Many plug-ins in the Eclipse Platform require an XML parser for reading and storing various data in XML format. In particular, the platform uses an XML parser to read each plug-in’s plugin.xml file during start-up. Because the JDK before 1.4 did not provide an XML parser, Eclipse used to ship with a plug-in containing a Xerces parser. Xerces is one of the two XML parser implementations maintained by the Apache Project.
The first problems began to appear when users tried to start Eclipse using
a JDK that also contained an implementation of Xerces. Prior to
JDK 1.4, it was common practice to throw a copy of Xerces or Xalan
into the JDK’s
ext directory so that it could be used by all applications.

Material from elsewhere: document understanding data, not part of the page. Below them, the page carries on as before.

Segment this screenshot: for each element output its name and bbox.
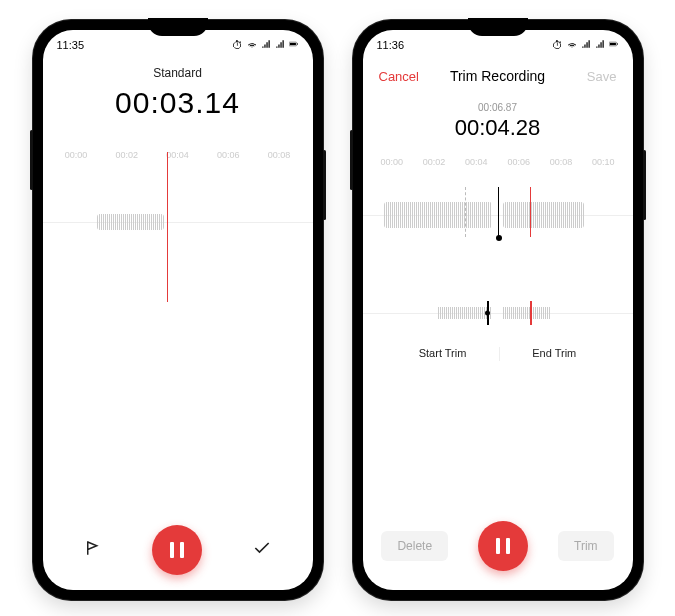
tick: 00:02 bbox=[115, 150, 138, 160]
trim-labels: Start Trim End Trim bbox=[363, 347, 633, 361]
save-button[interactable]: Save bbox=[587, 69, 617, 84]
tick: 00:04 bbox=[166, 150, 189, 160]
trim-button[interactable]: Trim bbox=[558, 531, 614, 561]
wifi-icon bbox=[247, 39, 257, 51]
time-ticks: 00:00 00:02 00:04 00:06 00:08 00:10 bbox=[363, 157, 633, 167]
tick: 00:08 bbox=[268, 150, 291, 160]
pause-button[interactable] bbox=[152, 525, 202, 575]
end-trim-button[interactable]: End Trim bbox=[532, 347, 576, 361]
wifi-icon bbox=[567, 39, 577, 51]
status-icons: ⏱ bbox=[232, 39, 299, 51]
content: Standard 00:03.14 00:00 00:02 00:04 00:0… bbox=[43, 56, 313, 510]
signal-icon bbox=[261, 39, 271, 51]
content: 00:06.87 00:04.28 00:00 00:02 00:04 00:0… bbox=[363, 96, 633, 510]
tick: 00:00 bbox=[380, 157, 403, 167]
trim-end-handle[interactable] bbox=[530, 301, 532, 325]
overview-waveform[interactable] bbox=[363, 293, 633, 333]
phone-trim: 11:36 ⏱ Cancel Trim Recording Sav bbox=[353, 20, 643, 600]
screen: 11:35 ⏱ Standard 00:03.14 bbox=[43, 30, 313, 590]
page-title: Trim Recording bbox=[450, 68, 545, 84]
signal2-icon bbox=[595, 39, 605, 51]
flag-button[interactable] bbox=[84, 539, 102, 561]
wave-segment bbox=[503, 307, 552, 319]
signal-icon bbox=[581, 39, 591, 51]
pause-icon bbox=[170, 542, 184, 558]
playhead-indicator bbox=[167, 152, 168, 302]
pause-button[interactable] bbox=[478, 521, 528, 571]
battery-icon bbox=[609, 39, 619, 51]
divider bbox=[499, 347, 500, 361]
current-time: 00:04.28 bbox=[363, 115, 633, 141]
total-duration: 00:06.87 bbox=[363, 102, 633, 113]
tick: 00:04 bbox=[465, 157, 488, 167]
app-header: Cancel Trim Recording Save bbox=[363, 56, 633, 96]
notch bbox=[468, 18, 528, 36]
status-time: 11:36 bbox=[377, 39, 405, 51]
baseline bbox=[43, 222, 313, 223]
status-time: 11:35 bbox=[57, 39, 85, 51]
tick: 00:00 bbox=[65, 150, 88, 160]
tick: 00:08 bbox=[550, 157, 573, 167]
wave-segment bbox=[503, 202, 584, 228]
waveform-area[interactable]: 00:00 00:02 00:04 00:06 00:08 00:10 bbox=[363, 157, 633, 277]
playhead-handle[interactable] bbox=[498, 187, 499, 237]
done-button[interactable] bbox=[252, 538, 272, 562]
svg-rect-4 bbox=[609, 43, 615, 45]
svg-rect-1 bbox=[289, 43, 295, 45]
svg-rect-5 bbox=[617, 43, 618, 45]
delete-button[interactable]: Delete bbox=[381, 531, 448, 561]
waveform bbox=[43, 172, 313, 272]
trim-range-end-marker[interactable] bbox=[530, 187, 531, 237]
tick: 00:06 bbox=[217, 150, 240, 160]
alarm-icon: ⏱ bbox=[552, 39, 563, 51]
wave-segment bbox=[384, 202, 492, 228]
status-icons: ⏱ bbox=[552, 39, 619, 51]
elapsed-time: 00:03.14 bbox=[43, 86, 313, 120]
waveform-area[interactable]: 00:00 00:02 00:04 00:06 00:08 bbox=[43, 150, 313, 330]
start-trim-button[interactable]: Start Trim bbox=[419, 347, 467, 361]
time-ticks: 00:00 00:02 00:04 00:06 00:08 bbox=[43, 150, 313, 160]
pause-icon bbox=[496, 538, 510, 554]
trim-start-handle[interactable] bbox=[487, 301, 489, 325]
wave-segment bbox=[97, 214, 165, 230]
tick: 00:06 bbox=[507, 157, 530, 167]
phone-recorder: 11:35 ⏱ Standard 00:03.14 bbox=[33, 20, 323, 600]
tick: 00:02 bbox=[423, 157, 446, 167]
battery-icon bbox=[289, 39, 299, 51]
baseline bbox=[363, 313, 633, 314]
trim-range-start-marker[interactable] bbox=[465, 187, 466, 237]
alarm-icon: ⏱ bbox=[232, 39, 243, 51]
cancel-button[interactable]: Cancel bbox=[379, 69, 419, 84]
controls: Delete Trim bbox=[363, 510, 633, 590]
svg-rect-2 bbox=[297, 43, 298, 45]
controls bbox=[43, 510, 313, 590]
signal2-icon bbox=[275, 39, 285, 51]
notch bbox=[148, 18, 208, 36]
screen: 11:36 ⏱ Cancel Trim Recording Sav bbox=[363, 30, 633, 590]
mode-label: Standard bbox=[43, 66, 313, 80]
tick: 00:10 bbox=[592, 157, 615, 167]
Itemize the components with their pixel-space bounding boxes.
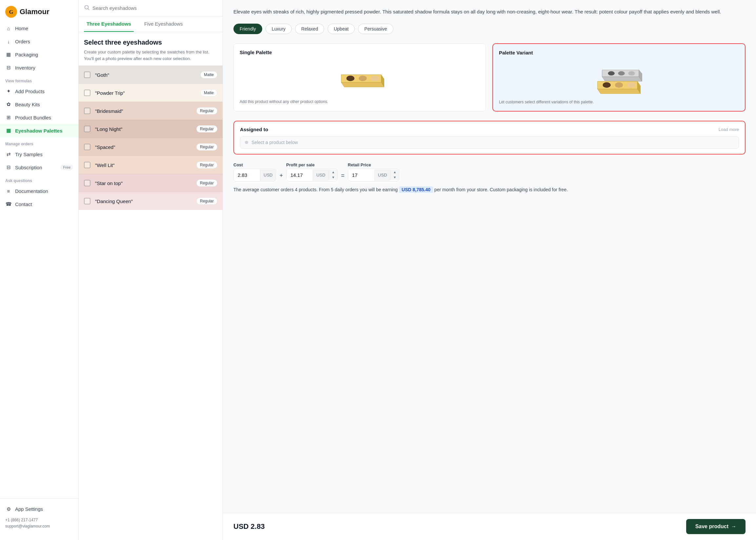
- sidebar-item-subscription[interactable]: ⊟ Subscription Free: [0, 161, 78, 174]
- sidebar-item-eyeshadow-palettes[interactable]: ▦ Eyeshadow Palettes: [0, 124, 78, 137]
- eyeshadow-checkbox[interactable]: [84, 71, 90, 78]
- eyeshadow-checkbox[interactable]: [84, 180, 90, 186]
- eyeshadow-type-badge: Matte: [200, 71, 217, 78]
- middle-header: Select three eyeshadows Create your cust…: [79, 32, 223, 66]
- tab-three-eyeshadows[interactable]: Three Eyeshadows: [84, 16, 134, 32]
- logo-area: G Glamour: [0, 0, 78, 22]
- svg-point-12: [627, 82, 635, 87]
- try-samples-icon: ⇄: [5, 151, 12, 158]
- eyeshadow-item[interactable]: "Well Lit"Regular: [79, 156, 223, 174]
- product-description: Elevate eyes with streaks of rich, highl…: [233, 8, 745, 16]
- sidebar-item-try-samples[interactable]: ⇄ Try Samples: [0, 148, 78, 161]
- sidebar-item-product-bundles[interactable]: ⊞ Product Bundles: [0, 111, 78, 124]
- eyeshadow-type-badge: Regular: [196, 143, 217, 151]
- profit-up-arrow[interactable]: ▲: [329, 170, 337, 175]
- eyeshadow-checkbox[interactable]: [84, 89, 90, 96]
- inventory-icon: ⊟: [5, 64, 12, 71]
- eyeshadow-type-badge: Regular: [196, 180, 217, 187]
- tone-pill-persuasive[interactable]: Persuasive: [358, 24, 393, 34]
- eyeshadow-name: "Goth": [95, 72, 200, 78]
- phone-number: +1 (866) 217-1477: [5, 517, 73, 523]
- sidebar-item-beauty-kits[interactable]: ✿ Beauty Kits: [0, 98, 78, 111]
- app-settings-label: App Settings: [15, 506, 43, 512]
- eyeshadow-icon: ▦: [5, 127, 12, 134]
- retail-down-arrow[interactable]: ▼: [390, 175, 399, 180]
- sidebar-item-orders[interactable]: ↓ Orders: [0, 35, 78, 48]
- sidebar-item-orders-label: Orders: [15, 39, 30, 44]
- cost-label: Cost: [233, 162, 276, 167]
- eyeshadow-checkbox[interactable]: [84, 162, 90, 168]
- sidebar-item-inventory[interactable]: ⊟ Inventory: [0, 61, 78, 74]
- palette-card-variant-desc: Let customers select different variation…: [499, 99, 739, 105]
- subscription-badge: Free: [60, 165, 73, 170]
- retail-input[interactable]: [348, 169, 375, 181]
- profit-label: Profit per sale: [286, 162, 338, 167]
- eyeshadow-item[interactable]: "Spaced"Regular: [79, 138, 223, 156]
- profit-currency: USD: [313, 169, 329, 181]
- eyeshadow-item[interactable]: "Powder Trip"Matte: [79, 84, 223, 102]
- retail-up-arrow[interactable]: ▲: [390, 170, 399, 175]
- assigned-title: Assigned to: [240, 127, 268, 132]
- sidebar-item-contact[interactable]: ☎ Contact: [0, 198, 78, 210]
- tab-five-eyeshadows[interactable]: Five Eyeshadows: [142, 16, 185, 32]
- sidebar-item-beauty-kits-label: Beauty Kits: [15, 102, 40, 107]
- equals-sign: =: [341, 172, 345, 179]
- eyeshadow-item[interactable]: "Bridesmaid"Regular: [79, 102, 223, 120]
- assigned-section: Assigned to Load more Select a product b…: [233, 121, 745, 155]
- eyeshadow-checkbox[interactable]: [84, 126, 90, 132]
- assigned-select-field[interactable]: Select a product below: [240, 136, 739, 149]
- earnings-text-2: per month from your store. Custom packag…: [434, 187, 568, 192]
- app-settings-item[interactable]: ⚙ App Settings: [5, 503, 73, 516]
- sidebar-item-home[interactable]: ⌂ Home: [0, 22, 78, 35]
- eyeshadow-checkbox[interactable]: [84, 198, 90, 204]
- search-bar: [79, 0, 223, 16]
- eyeshadow-checkbox[interactable]: [84, 144, 90, 150]
- sidebar-item-add-products[interactable]: ✦ Add Products: [0, 85, 78, 98]
- eyeshadow-name: "Powder Trip": [95, 90, 200, 96]
- eyeshadow-type-badge: Regular: [196, 125, 217, 133]
- tone-pill-relaxed[interactable]: Relaxed: [295, 24, 324, 34]
- eyeshadow-item[interactable]: "Long Night"Regular: [79, 120, 223, 138]
- eyeshadow-name: "Bridesmaid": [95, 108, 196, 114]
- palette-card-variant[interactable]: Palette Variant: [492, 43, 745, 111]
- sidebar-item-packaging[interactable]: ▦ Packaging: [0, 48, 78, 61]
- beauty-kits-icon: ✿: [5, 101, 12, 108]
- profit-input[interactable]: [286, 169, 313, 181]
- tone-pill-luxury[interactable]: Luxury: [266, 24, 292, 34]
- sidebar-item-try-samples-label: Try Samples: [15, 152, 43, 157]
- eyeshadow-item[interactable]: "Goth"Matte: [79, 66, 223, 84]
- eyeshadow-type-badge: Matte: [200, 89, 217, 96]
- cost-field: USD: [233, 169, 276, 182]
- search-input[interactable]: [92, 5, 217, 11]
- price-display: USD 2.83: [233, 522, 265, 531]
- tone-pill-friendly[interactable]: Friendly: [233, 24, 262, 34]
- save-product-button[interactable]: Save product →: [686, 519, 745, 534]
- pricing-section: Cost USD + Profit per sale USD ▲ ▼: [233, 162, 745, 194]
- sidebar: G Glamour ⌂ Home ↓ Orders ▦ Packaging ⊟ …: [0, 0, 79, 540]
- eyeshadow-item[interactable]: "Dancing Queen"Regular: [79, 192, 223, 210]
- sidebar-item-documentation[interactable]: ≡ Documentation: [0, 184, 78, 198]
- middle-subheading: Create your custom palette by selecting …: [84, 49, 217, 62]
- load-more-button[interactable]: Load more: [719, 127, 739, 132]
- sidebar-item-add-products-label: Add Products: [15, 88, 45, 94]
- svg-point-5: [359, 75, 367, 81]
- cost-input[interactable]: [234, 169, 260, 181]
- eyeshadow-item[interactable]: "Star on top"Regular: [79, 174, 223, 192]
- palette-visual-single: [240, 60, 480, 96]
- tone-pill-upbeat[interactable]: Upbeat: [328, 24, 355, 34]
- retail-currency: USD: [375, 169, 390, 181]
- documentation-icon: ≡: [5, 188, 12, 194]
- earnings-highlight: USD 8,785.40: [399, 186, 433, 193]
- sidebar-item-packaging-label: Packaging: [15, 52, 38, 58]
- eyeshadow-name: "Well Lit": [95, 162, 196, 168]
- eyeshadow-type-badge: Regular: [196, 198, 217, 205]
- product-bundles-icon: ⊞: [5, 114, 12, 121]
- right-panel: Elevate eyes with streaks of rich, highl…: [223, 0, 756, 540]
- settings-icon: ⚙: [5, 506, 12, 512]
- palette-card-single[interactable]: Single Palette: [233, 43, 486, 111]
- add-products-icon: ✦: [5, 88, 12, 94]
- profit-down-arrow[interactable]: ▼: [329, 175, 337, 180]
- right-footer: USD 2.83 Save product →: [223, 513, 756, 540]
- tabs-bar: Three Eyeshadows Five Eyeshadows: [79, 16, 223, 32]
- eyeshadow-checkbox[interactable]: [84, 108, 90, 114]
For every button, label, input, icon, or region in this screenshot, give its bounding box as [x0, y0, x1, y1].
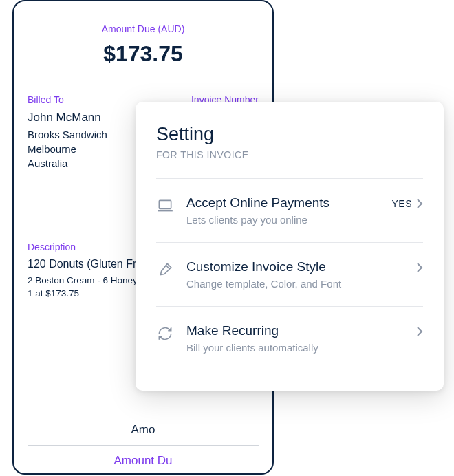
- settings-subtitle: FOR THIS INVOICE: [156, 149, 423, 160]
- chevron-right-icon: [416, 326, 423, 337]
- setting-action: YES: [391, 198, 423, 209]
- amount-due-header: Amount Due (AUD) $173.75: [28, 23, 259, 67]
- setting-desc: Change template, Color, and Font: [186, 278, 416, 290]
- refresh-icon: [156, 325, 174, 343]
- chevron-right-icon: [416, 198, 423, 209]
- yes-badge: YES: [391, 198, 412, 209]
- setting-title: Customize Invoice Style: [186, 259, 416, 274]
- chevron-right-icon: [416, 262, 423, 273]
- setting-desc: Bill your clients automatically: [186, 342, 416, 354]
- settings-title: Setting: [156, 124, 423, 145]
- setting-title: Accept Online Payments: [186, 195, 391, 210]
- setting-title: Make Recurring: [186, 323, 416, 338]
- setting-item-customize[interactable]: Customize Invoice Style Change template,…: [156, 243, 423, 307]
- amount-due-row: Amount Du: [28, 445, 259, 476]
- setting-item-recurring[interactable]: Make Recurring Bill your clients automat…: [156, 307, 423, 370]
- setting-content: Make Recurring Bill your clients automat…: [186, 323, 416, 354]
- setting-action: [416, 326, 423, 337]
- laptop-icon: [156, 197, 174, 215]
- brush-icon: [156, 261, 174, 279]
- setting-content: Accept Online Payments Lets clients pay …: [186, 195, 391, 226]
- setting-desc: Lets clients pay you online: [186, 214, 391, 226]
- svg-rect-0: [159, 200, 171, 208]
- setting-content: Customize Invoice Style Change template,…: [186, 259, 416, 290]
- amount-due-value: $173.75: [28, 41, 259, 67]
- amount-due-label: Amount Due (AUD): [28, 23, 259, 34]
- totals-section: Amo Amount Du: [28, 418, 259, 476]
- setting-item-payments[interactable]: Accept Online Payments Lets clients pay …: [156, 179, 423, 243]
- setting-action: [416, 262, 423, 273]
- amount-paid-row: Amo: [28, 418, 259, 442]
- settings-panel: Setting FOR THIS INVOICE Accept Online P…: [136, 102, 444, 391]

Thus, two copies of Xerces were available when Eclipse was starting up,
one in the ext directory and one in the org.apache.xerces
plug-in. Because libraries provided by the JDK always appear at the beginning of
the runtime classpath, the one in the JDK is always found first.
If this copy of Xerces was slightly different from the one the platform expected,
various linkage errors or ClassCastExceptions occurred on start-up,
often preventing Eclipse from starting up at all. The workaround in this case
was pretty straightforward: Omit the ext directory from
the classpath when starting Eclipse:
eclipse -vmargs -Djava.ext.dirs=
The situation became worse with JDK 1.4, which added a specification
for XML called Java API for XML Processing (JAXP). The exact parser
implementation was left unspecified, so each JDK was free to choose
its own, as long as it was compliant with the interfaces defined by JAXP.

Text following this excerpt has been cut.